I was going to agree with other users that also have a BPD (cause so do I) until I saw them judging ambriehl for what she did in the past... Let me tell you something, you can't judge without knowing, I don't know if you guys have heard about this but doing those things with no inhibitions (can be sex, drugs, food, etc) is a way to self harm, and it's just totally (yes I find it totally understandable) to see a BPD cheating on someone cause that's the way some might cope with losing or not feeling enough in a relationship, searching for more attention, which she clearly mentions... also searching for love/people to hang out with/ kiss whatever... just so she can forget about the feeling of being alone/abandoned/in a bad enviroment or who knows what.

I can't judge, I totally understand that behaviour, I hate cheaters, yes I have been cheated in the past and I have also made some mistakes that I do regret doing but it's just an impulse, I couldn't be able to explain this without being judged by non borderline personality disorder individuals or others that are just too blind and focused in their own color (which is also a BPD thing so I can't judge that either) so I am just going to answer ambriehl's question.



> Point is, do you think its fair to lump me into a group of generalized "monsters"? I feel like there's at least somewhat of a difference between a 16 year old cheating in a LDR and a 20-something year old cheating in a completely physically/emotionally committed relationship.


First of all, no need to be categorized as a monster... You are unique and just like any other human being you are allowed to make mistakes... What you did might be wrong, that's right... But it's just the way your personality is.
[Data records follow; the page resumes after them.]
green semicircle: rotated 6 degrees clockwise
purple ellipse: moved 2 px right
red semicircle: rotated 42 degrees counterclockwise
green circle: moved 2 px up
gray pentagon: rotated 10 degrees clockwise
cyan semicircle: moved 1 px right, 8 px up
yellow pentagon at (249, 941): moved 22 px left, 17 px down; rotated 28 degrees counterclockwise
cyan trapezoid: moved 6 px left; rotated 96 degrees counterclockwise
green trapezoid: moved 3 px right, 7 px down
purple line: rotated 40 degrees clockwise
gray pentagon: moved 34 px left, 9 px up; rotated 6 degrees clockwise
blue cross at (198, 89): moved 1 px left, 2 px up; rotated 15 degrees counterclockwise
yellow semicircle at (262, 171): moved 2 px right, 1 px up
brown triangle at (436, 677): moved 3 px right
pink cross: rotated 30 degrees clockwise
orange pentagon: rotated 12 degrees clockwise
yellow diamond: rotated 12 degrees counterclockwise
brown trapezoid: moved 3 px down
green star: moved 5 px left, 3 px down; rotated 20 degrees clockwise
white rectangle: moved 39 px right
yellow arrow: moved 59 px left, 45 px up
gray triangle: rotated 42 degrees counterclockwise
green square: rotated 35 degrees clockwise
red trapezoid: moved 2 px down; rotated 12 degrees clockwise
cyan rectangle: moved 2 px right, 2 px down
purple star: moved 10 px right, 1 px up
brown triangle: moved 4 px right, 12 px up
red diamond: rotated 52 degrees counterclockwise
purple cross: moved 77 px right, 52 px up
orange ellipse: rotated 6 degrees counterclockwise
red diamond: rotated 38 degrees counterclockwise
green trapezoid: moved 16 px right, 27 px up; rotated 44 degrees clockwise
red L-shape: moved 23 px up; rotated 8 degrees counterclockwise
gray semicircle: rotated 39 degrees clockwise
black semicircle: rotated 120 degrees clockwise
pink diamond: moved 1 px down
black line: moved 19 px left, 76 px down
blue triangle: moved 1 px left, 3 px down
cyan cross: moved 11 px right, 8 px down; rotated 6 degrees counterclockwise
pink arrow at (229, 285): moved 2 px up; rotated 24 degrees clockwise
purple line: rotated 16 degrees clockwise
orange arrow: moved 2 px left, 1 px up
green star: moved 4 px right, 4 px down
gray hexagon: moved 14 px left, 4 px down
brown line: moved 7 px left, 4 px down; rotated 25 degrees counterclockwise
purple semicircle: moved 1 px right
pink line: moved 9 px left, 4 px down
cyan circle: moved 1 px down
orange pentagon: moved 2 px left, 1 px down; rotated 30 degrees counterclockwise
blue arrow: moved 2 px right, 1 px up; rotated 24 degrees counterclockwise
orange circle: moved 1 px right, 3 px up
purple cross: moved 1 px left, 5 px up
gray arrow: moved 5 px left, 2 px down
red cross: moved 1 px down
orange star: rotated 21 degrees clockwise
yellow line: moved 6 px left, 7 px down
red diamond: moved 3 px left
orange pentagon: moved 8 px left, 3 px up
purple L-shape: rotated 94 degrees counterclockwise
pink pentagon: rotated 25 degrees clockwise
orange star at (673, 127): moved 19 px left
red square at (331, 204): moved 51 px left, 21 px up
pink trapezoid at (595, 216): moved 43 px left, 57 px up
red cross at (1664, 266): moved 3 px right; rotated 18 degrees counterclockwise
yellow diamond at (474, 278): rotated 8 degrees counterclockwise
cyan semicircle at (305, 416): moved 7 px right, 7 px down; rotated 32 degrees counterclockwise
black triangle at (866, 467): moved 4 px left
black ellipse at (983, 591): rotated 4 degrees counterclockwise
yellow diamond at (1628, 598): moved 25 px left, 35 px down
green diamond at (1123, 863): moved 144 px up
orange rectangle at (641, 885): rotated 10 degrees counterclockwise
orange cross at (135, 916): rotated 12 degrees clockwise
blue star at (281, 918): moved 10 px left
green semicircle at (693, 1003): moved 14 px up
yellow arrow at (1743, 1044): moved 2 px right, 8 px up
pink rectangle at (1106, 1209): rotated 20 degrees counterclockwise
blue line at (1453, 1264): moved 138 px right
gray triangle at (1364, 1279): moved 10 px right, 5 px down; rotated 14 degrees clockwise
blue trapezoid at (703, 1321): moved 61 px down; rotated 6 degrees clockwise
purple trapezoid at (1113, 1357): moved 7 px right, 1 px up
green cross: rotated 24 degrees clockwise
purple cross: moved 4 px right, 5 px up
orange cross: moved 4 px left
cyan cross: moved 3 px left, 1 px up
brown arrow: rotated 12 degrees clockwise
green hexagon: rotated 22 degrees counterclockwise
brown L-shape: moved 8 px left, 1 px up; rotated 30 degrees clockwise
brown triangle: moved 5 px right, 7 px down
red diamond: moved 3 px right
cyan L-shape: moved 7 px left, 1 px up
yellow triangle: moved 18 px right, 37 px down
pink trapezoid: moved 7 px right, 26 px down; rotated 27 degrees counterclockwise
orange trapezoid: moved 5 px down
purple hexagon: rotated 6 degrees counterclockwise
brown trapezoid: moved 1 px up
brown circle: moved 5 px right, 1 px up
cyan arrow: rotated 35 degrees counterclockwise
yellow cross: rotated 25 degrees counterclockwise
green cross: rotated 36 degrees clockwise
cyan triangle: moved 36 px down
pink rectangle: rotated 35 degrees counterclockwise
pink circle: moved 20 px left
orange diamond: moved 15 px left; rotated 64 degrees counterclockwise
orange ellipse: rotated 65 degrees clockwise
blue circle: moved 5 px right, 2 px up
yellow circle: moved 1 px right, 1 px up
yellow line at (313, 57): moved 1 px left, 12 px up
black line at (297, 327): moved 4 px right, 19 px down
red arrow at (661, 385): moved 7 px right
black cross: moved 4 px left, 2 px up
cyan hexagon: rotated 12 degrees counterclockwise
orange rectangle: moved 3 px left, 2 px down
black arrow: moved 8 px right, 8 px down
Right? So you have two choices... 1. Either you learn from that experience and just deal with your own BPD which you might know what triggers you and how do you usually act so you don't hurt the ones you "love" just like you've been hurt in the past or 2. Embrace the fact that you'll keep doing that again (you'll cheat again, it doesn't matter if it's in a LDR or a completely physically/emotionally committed relationship). Cause we, BPD usually repeat our mistakes.

My opinion? Yes there's a difference, but cheating is cheating... boys tend to care a little more about phisically cheating and women emotionally. And that's it, we need emotional stability and we think we can get that from people (forgetting that it's all in ourselves)... But that's my opinion, right?

At least I've been always honest about cheating/seeing others/feeling bored/not feeling in love anymore all the time.

And by the way, Phersephone was right with the unbreakable cycle... that's basically how it works.

Come on guys, I know most of you don't like to be judged by your SAS right? It's just the way YOU are... BPD is extremely complex and it's just a very VERY personal journey but I expect a little RESPECT and understanding, and if you IGNORE what BPD is, please read about it...

And one last thing


> She is one of the most selfish, *narcissistic*, immature women I have ever met.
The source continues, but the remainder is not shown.